[Given records Boundary: Start]
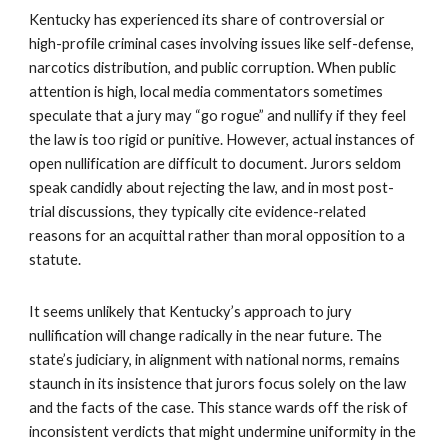
Kentucky has experienced its share of controversial or
high-profile criminal cases involving issues like self-defense,
narcotics distribution, and public corruption. When public
attention is high, local media commentators sometimes
speculate that a jury may “go rogue” and nullify if they feel
the law is too rigid or punitive. However, actual instances of
open nullification are difficult to document. Jurors seldom
speak candidly about rejecting the law, and in most post-
trial discussions, they typically cite evidence-related
reasons for an acquittal rather than moral opposition to a
statute.
It seems unlikely that Kentucky’s approach to jury
nullification will change radically in the near future. The
state’s judiciary, in alignment with national norms, remains
staunch in its insistence that jurors focus solely on the law
and the facts of the case. This stance wards off the risk of
inconsistent verdicts that might undermine uniformity in the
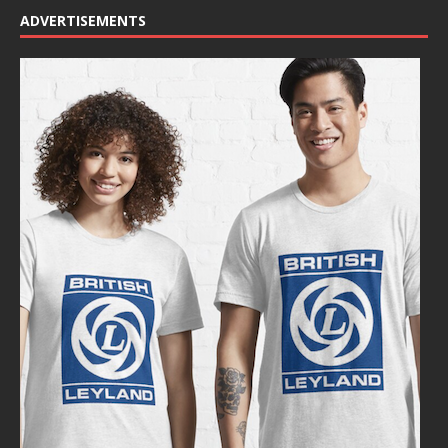
ADVERTISEMENTS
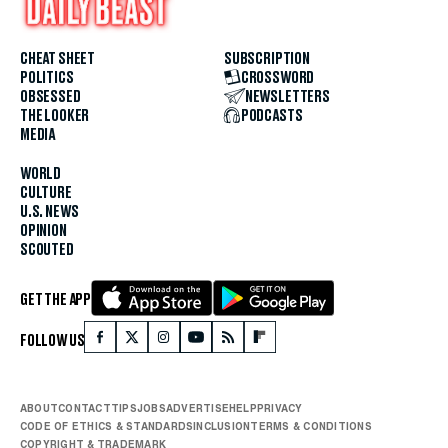
CHEAT SHEET
SUBSCRIPTION
POLITICS
CROSSWORD
OBSESSED
NEWSLETTERS
THE LOOKER
PODCASTS
MEDIA
WORLD
CULTURE
U.S. NEWS
OPINION
SCOUTED
GET THE APP
FOLLOW US
ABOUT
CONTACT
TIPS
JOBS
ADVERTISE
HELP
PRIVACY
CODE OF ETHICS & STANDARDS
INCLUSION
TERMS & CONDITIONS
COPYRIGHT & TRADEMARK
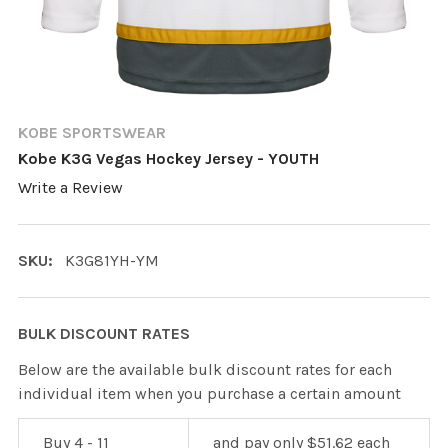
KOBE SPORTSWEAR
Kobe K3G Vegas Hockey Jersey - YOUTH
Write a Review
SKU:
K3G81YH-YM
BULK DISCOUNT RATES
Below are the available bulk discount rates for each
individual item when you purchase a certain amount
Buy 4 - 11
and pay only $51.62 each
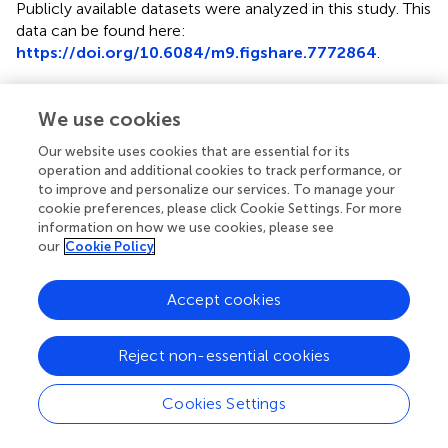
Publicly available datasets were analyzed in this study. This
data can be found here:
https://doi.org/10.6084/m9.figshare.7772864
.
Author contributions
We use cookies
JU designed and managed the research. JU, YT, YU, and
RM set up the laboratory on the Tokyo Skytree. JU was
Our website uses cookies that are essential for its
operation and additional cookies to track performance, or
responsible for sampling, with support from YT and YU. JU
to improve and personalize our services. To manage your
performed the bioinformatics and statistical analyses of
cookie preferences, please click Cookie Settings. For more
the sequencing data. JU, YT, TH, PD, and SK wrote the
information on how we use cookies, please see
manuscript. All authors read, edited, and approved the
our
Cookie Policy
final manuscript.
Accept cookies
Funding
This study was partially supported by crowdfunding
Reject non-essential cookies
operated by academist Co., Ltd. JU was supported for
further analyses of data under the National Science
Cookies Settings
Foundation grant AGS1660486.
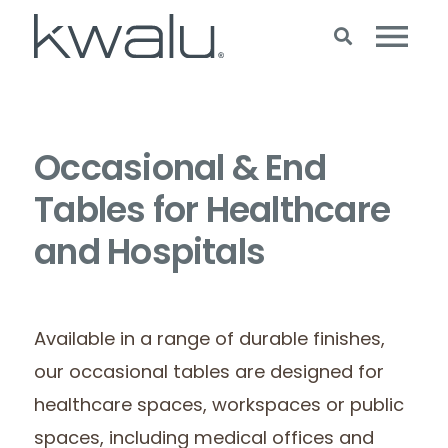
Occasional & End
Tables for Healthcare
and Hospitals
Available in a range of durable finishes,
our occasional tables are designed for
healthcare spaces, workspaces or public
spaces, including medical offices and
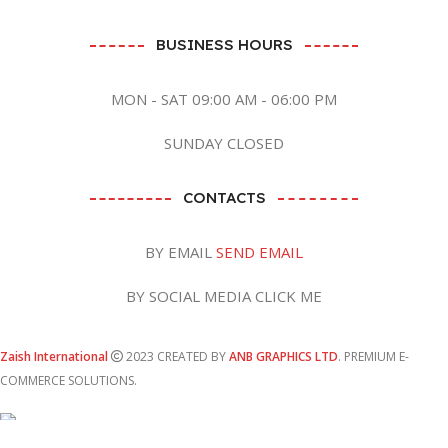
BUSINESS HOURS
MON - SAT 09:00 AM - 06:00 PM
SUNDAY CLOSED
CONTACTS
BY EMAIL
SEND EMAIL
BY SOCIAL MEDIA CLICK ME
Zaish International
2023 CREATED BY
ANB GRAPHICS LTD
. PREMIUM E-
COMMERCE SOLUTIONS.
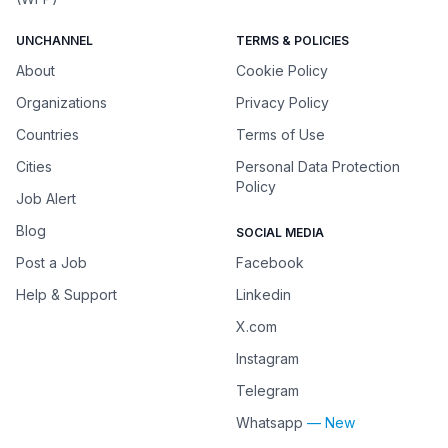
UNCHANNEL
TERMS & POLICIES
About
Cookie Policy
Organizations
Privacy Policy
Countries
Terms of Use
Cities
Personal Data Protection
Policy
Job Alert
Blog
SOCIAL MEDIA
Post a Job
Facebook
Help & Support
Linkedin
X.com
Instagram
Telegram
Whatsapp
— New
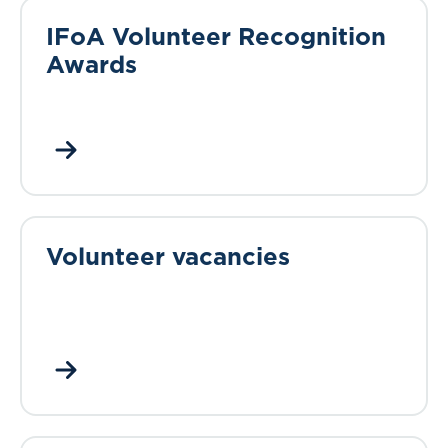
IFoA Volunteer Recognition
Awards
Volunteer vacancies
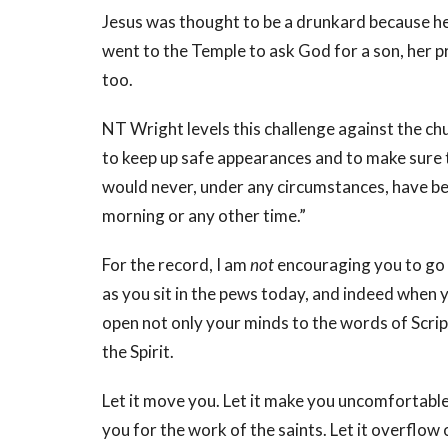
Jesus was thought to be a drunkard because h
went to the Temple to ask God for a son, her p
too.
NT Wright levels this challenge against the c
to keep up safe appearances and to make sure t
would never, under any circumstances, have bee
morning or any other time.”
For the record, I am
not
encouraging you to go
as you sit in the pews today, and indeed when 
open not only your minds to the words of Script
the Spirit.
Let it move you. Let it make you uncomfortable
you for the work of the saints. Let it overflow 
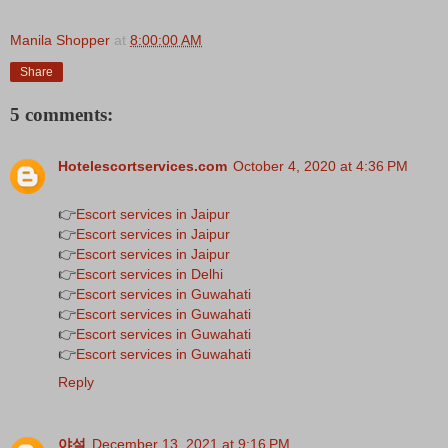
Manila Shopper
at
8:00:00 AM
Share
5 comments:
Hotelescortservices.com
October 4, 2020 at 4:36 PM
👉
Escort services in Jaipur
👉
Escort services in Jaipur
👉
Escort services in Jaipur
👉
Escort services in Delhi
👉
Escort services in Guwahati
👉
Escort services in Guwahati
👉
Escort services in Guwahati
👉
Escort services in Guwahati
Reply
야설
December 13, 2021 at 9:16 PM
[Given records Boundary: End]
**Aim of the task**
Reproduce the lines from the line with "Available in a" through the last line of the entries exactly, including both ends and excluding pictures.

**Exercise answer**
Available in a range of durable finishes,
our occasional tables are designed for
healthcare spaces, workspaces or public
spaces, including medical offices and
BUSINESS HOURS
MON - SAT 09:00 AM - 06:00 PM
SUNDAY CLOSED
CONTACTS
BY EMAIL
SEND EMAIL
BY SOCIAL MEDIA CLICK ME
Zaish International
2023 CREATED BY
ANB GRAPHICS LTD
. PREMIUM E-
COMMERCE SOLUTIONS.
UNCHANNEL
TERMS & POLICIES
About
Cookie Policy
Organizations
Privacy Policy
Countries
Terms of Use
Cities
Personal Data Protection
Policy
Job Alert
Blog
SOCIAL MEDIA
Post a Job
Facebook
Help & Support
Linkedin
X.com
Instagram
Telegram
Whatsapp
— New
IFoA Volunteer Recognition
Awards
Volunteer vacancies
Jesus was thought to be a drunkard because h
went to the Temple to ask God for a son, her p
too.
NT Wright levels this challenge against the c
to keep up safe appearances and to make sure t
would never, under any circumstances, have bee
morning or any other time.”
For the record, I am
not
encouraging you to go
as you sit in the pews today, and indeed when 
open not only your minds to the words of Script
the Spirit.
Let it move you. Let it make you uncomfortable
you for the work of the saints. Let it overflow 
Manila Shopper
at
8:00:00 AM
Share
5 comments:
Hotelescortservices.com
October 4, 2020 at 4:36 PM
👉
Escort services in Jaipur
👉
Escort services in Jaipur
👉
Escort services in Jaipur
👉
Escort services in Delhi
👉
Escort services in Guwahati
👉
Escort services in Guwahati
👉
Escort services in Guwahati
👉
Escort services in Guwahati
Reply
야설
December 13, 2021 at 9:16 PM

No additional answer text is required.